Church in Port Talbot, Wales

St Joseph's Church is a Roman Catholic parish church in Aberavon, Port Talbot, Wales. It was built from 1930 to 1931 for the Benedictines in the Romanesque Revival style. It is located on Water Street on the west side of the River Afan. It is a Grade II listed building.

==History==
===Foundation===
In 1849, a mission was started to serve the Catholic population of Aberavon. The priest was the Benedictine Fr Charles Kavanagh; he came from St David's Priory Church in Swansea. Various locations in the area were used as a chapel, such as a Baptist Chapel, Capel Moria, from 1852 to 1860. From 1860 to 1862, Fr Edward Glassbrook served the mission. During that time, a church that also housed a school was built on the site of the current church. The architect and builder was a local, John King. From that church Fr Glassbrook went out and founded missions in the surrounding area. Some of those missions grew and went on to become churches in their own right, such as Our Lady and St Patrick Church in Maesteg. In 1870, a separate school was built next door. In 1905, Fr Philip Kelly was the priest and a larger presbytery was built next to the church. In 1928, a parish hall was built.

===Construction===
On 11 September 1930, the foundation stone for the current church was laid by the Archbishop of Cardiff, Francis Mostyn.

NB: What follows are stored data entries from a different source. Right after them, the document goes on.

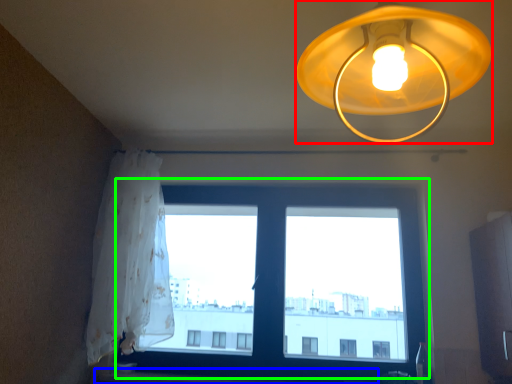 Question: Based on their relative distances, which object is farther from lamp (highlighted by a red box)? Choose from window sill (highlighted by a blue box) and window (highlighted by a green box).

Choices:
 (A) window sill
 (B) window

Answer: (A) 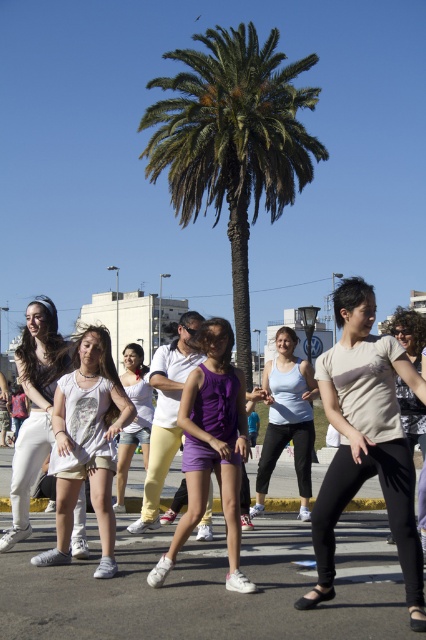 You are a photographer trying to capture a clear shot of the white matte pants at center and the white matte tank top at center. Which piece of clothing will appear larger in your photo?

The white matte pants at center will appear larger in the photo because it is closer to the viewer than the white matte tank top at center.

You are a photographer trying to capture the purple matte shorts at center in the scene. Based on their coordinates, where exactly should you aim your camera?

The purple matte shorts at center is located at point (212, 445), so aim your camera at those coordinates to capture it accurately.

You are a photographer trying to capture a clear photo of the matte beige shirt at center. The green leafy palm at center is blocking your view. Can you determine if the palm is too big to block the entire shirt?

The green leafy palm at center is larger in size than matte beige shirt at center, so yes, the palm is large enough to block the entire shirt. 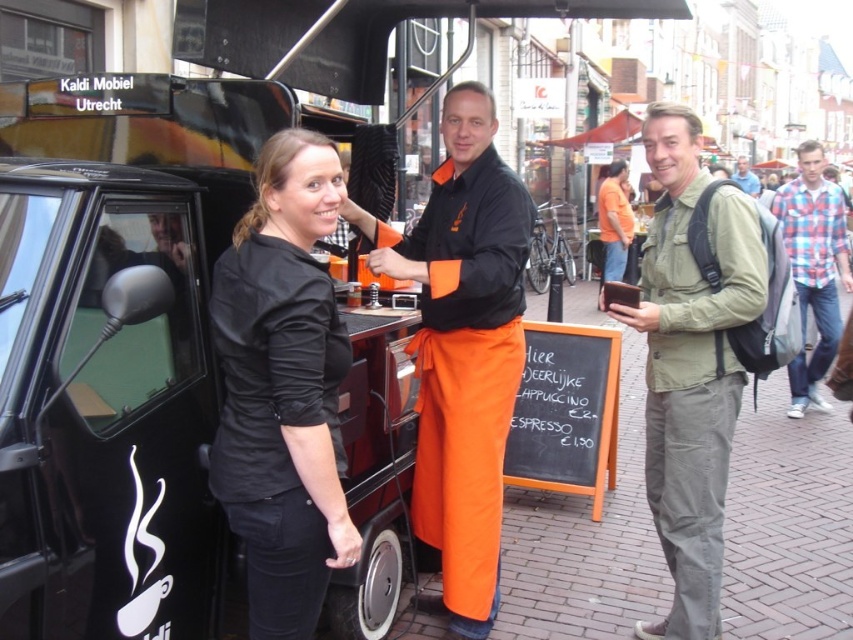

The architect was Cyril Bates, who also built St Patrick's Church in Newport. He designed the church to be in the Romanesque Revival style. The total cost was £12,864. On 29 October 1931, the church was opened by Archbishop Mostyn.

==Parish==
St Joseph's Church is its own parish. At some point after the church's construction, the Benedictines handed over the parish to the Diocese of Menevia. Every weekend the church has Masses at 5:00pm and 6:00pm on Saturday and at 8:30am and at 10:00am on Sunday.